**DIRECTIONS**
Return each of the entries below precisely, with no pictures in the result.

**DATA FOR THIS TASK**

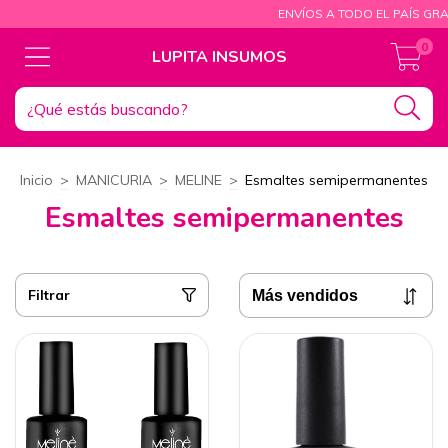
ENVÍOS A TODO EL PAÍS GRATIS DESDE $150.
0
LUPITA INSUMOS
Inicio
>
MANICURIA
>
MELINE
>
Esmaltes semipermanentes
Esmaltes semipermanentes
Filtrar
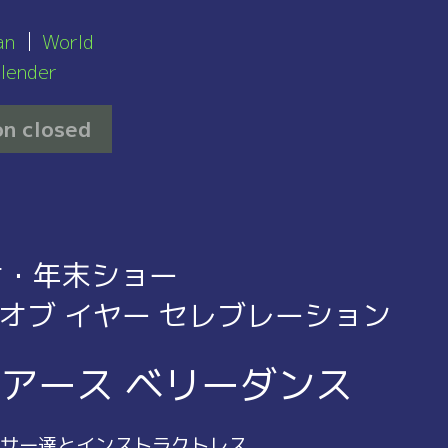
an
World
lender
n closed
オ・年末ショー
 オブ イヤー セレブレーション
アース ベリーダンス
サー達とインストラクトレス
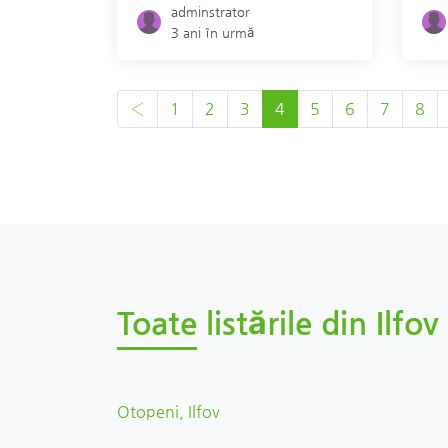
adminstrator
3 ani în urmă
‹
1
2
3
4
5
6
7
8
Toate listările din Ilf
Otopeni, Ilfov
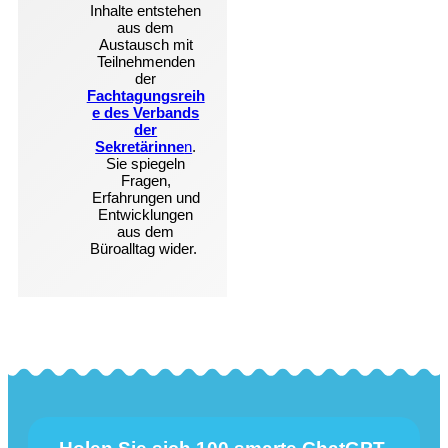
Inhalte entstehen
aus dem
Austausch mit
Teilnehmenden
der
Fachtagungsreih
e des Verbands
der
Sekretärinne
n
.
Sie spiegeln
Fragen,
Erfahrungen und
Entwicklungen
aus dem
Büroalltag wider.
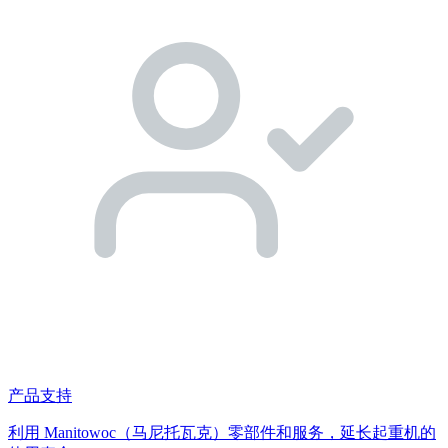
产品支持
利用 Manitowoc（马尼托瓦克）零部件和服务，延长起重机的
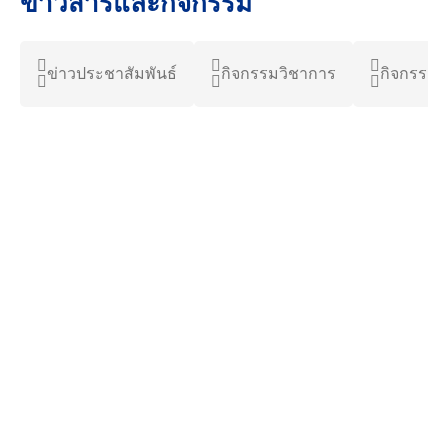
ข่าวสารและกิจกรรม
ข่าวประชาสัมพันธ์
กิจกรรมวิชาการ
กิจกรรมน
6 สิงหาคม 2026
2.98K views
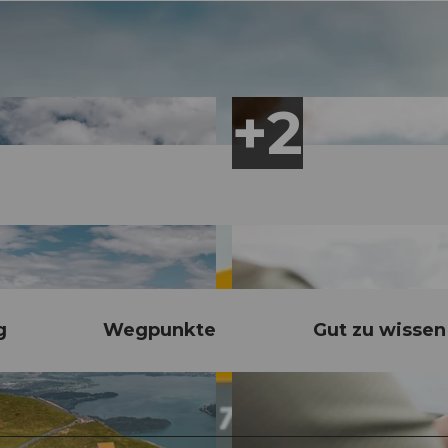
g
Wegpunkte
Gut zu wissen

**SOLVED EXERCISE**
ENVÍOS A TODO EL PAÍS GRATIS DESDE $150.
0
LUPITA INSUMOS
Inicio
>
MANICURIA
>
MELINE
>
Esmaltes semipermanentes
Esmaltes semipermanentes
Filtrar
an
World
lender
n closed
オ・年末ショー
 オブ イヤー セレブレーション
アース ベリーダンス
サー達とインストラクトレス
adminstrator
3 ani în urmă
‹
1
2
3
4
5
6
7
8
Toate listările din Ilf
Otopeni, Ilfov
Inhalte entstehen
aus dem
Austausch mit
Teilnehmenden
der
Fachtagungsreih
e des Verbands
der
Sekretärinne
n
.
Sie spiegeln
Fragen,
Erfahrungen und
Entwicklungen
aus dem
Büroalltag wider.
产品支持
利用 Manitowoc（马尼托瓦克）零部件和服务，延长起重机的
ข่าวสารและกิจกรรม
ข่าวประชาสัมพันธ์
กิจกรรมวิชาการ
กิจกรรมน
6 สิงหาคม 2026
2.98K views
g
Wegpunkte
Gut zu wissen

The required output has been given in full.